The footage is a fascinating look at the military's elite reconnaissance unit in action, straight out of Call of Duty or Zero Dark Thirty (although the latter didn't actually have helmet cameras when they took Osama Bin Laden). Here's the version the Kurdistan Region Security Council released on their YouTube channel this week:
What exactly are we watching here? Former Marine infantryman Thomas Gibbons-Neff explains at the Washington Post:
Evident from the four-minute clip is the the professionalism of the joint force as they move methodically through the compound, searching hostages and moving them, most likely, to the waiting helicopters for extraction. The searches, while seeming redundant, are more than likely to ensure that the enemy hasn’t infiltrated the prisoner population with a suicide vest or other weapon. Also noticeable is the lack of suppressors on a lot of the weapons. Usually a staple of night raids, the lack of ‘silencers’ on the weapons points to what type of fight the Kurds and Americans might have expected on the ground — one that wouldn’t call for discretion.

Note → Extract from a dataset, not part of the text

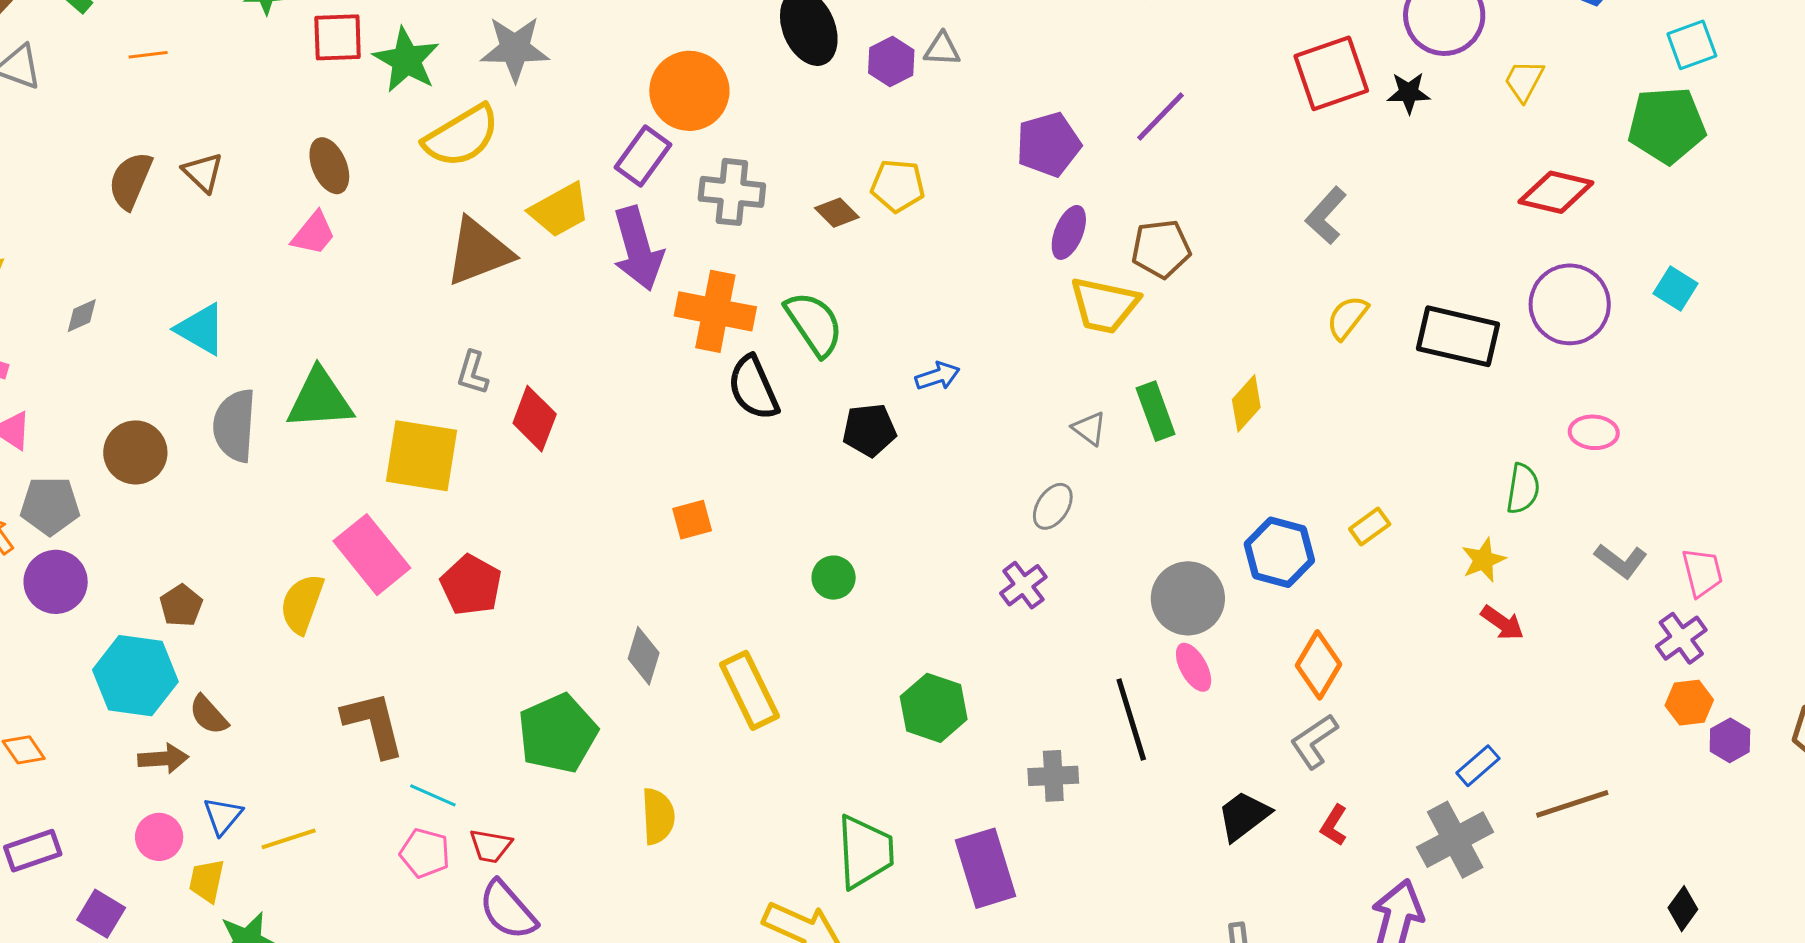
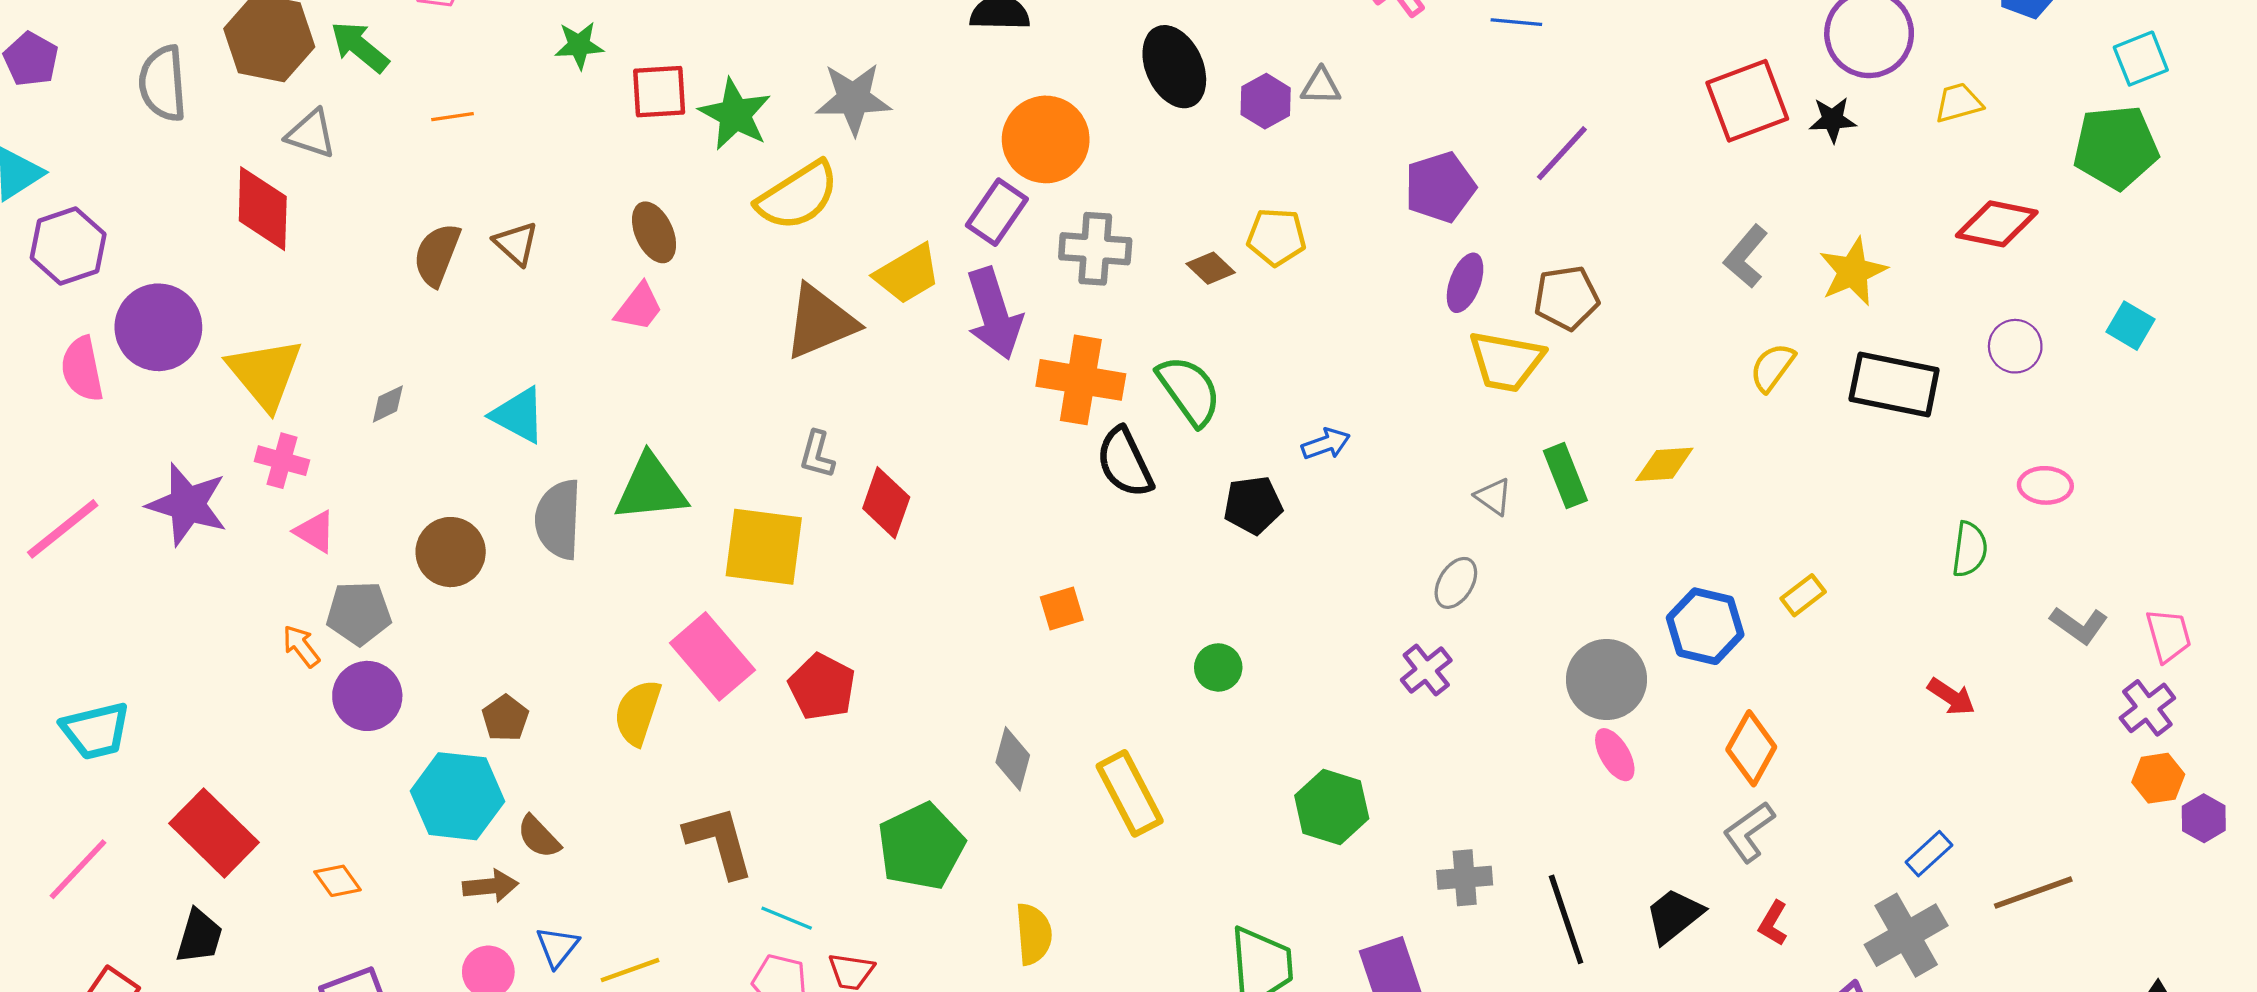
yellow trapezoid: (1524, 81) -> (1958, 103), turned 48
purple circle: (1570, 304) -> (2015, 346), size x0.6
yellow diamond: (1246, 403) -> (1664, 464), turned 46
yellow star: (1483, 560) -> (1853, 272), moved, size x1.4
black line: (1131, 719) -> (1566, 919), moved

The only other significant portion of the video shows the commandos moving a number of hostages to safety across what appears to be a “danger area,” usually defined as an exposed piece of terrain that acts as a focal point for enemy fire. The footage shows Kurdish and U.S. forces laying down covering fire while the prisoners move to safety — some are visibly bloodied. As the soldiers and prisoners move, parts of the structure are clearly burning outside, most likely from the concentrated airstrikes that were conducted at the beginning of the raid. According to U.S. officials, after the commandos and hostages departed from the area, an additional set of airstrikes destroyed the compound.
The raid liberated about 70 prisoners, the Times reports. Army Master Sgt. Joshua L. Wheeler, highly-decorated fixture of the Delta Force team that had been supporting Kurdish commandos in their fight against ISIS, was killed in the raid.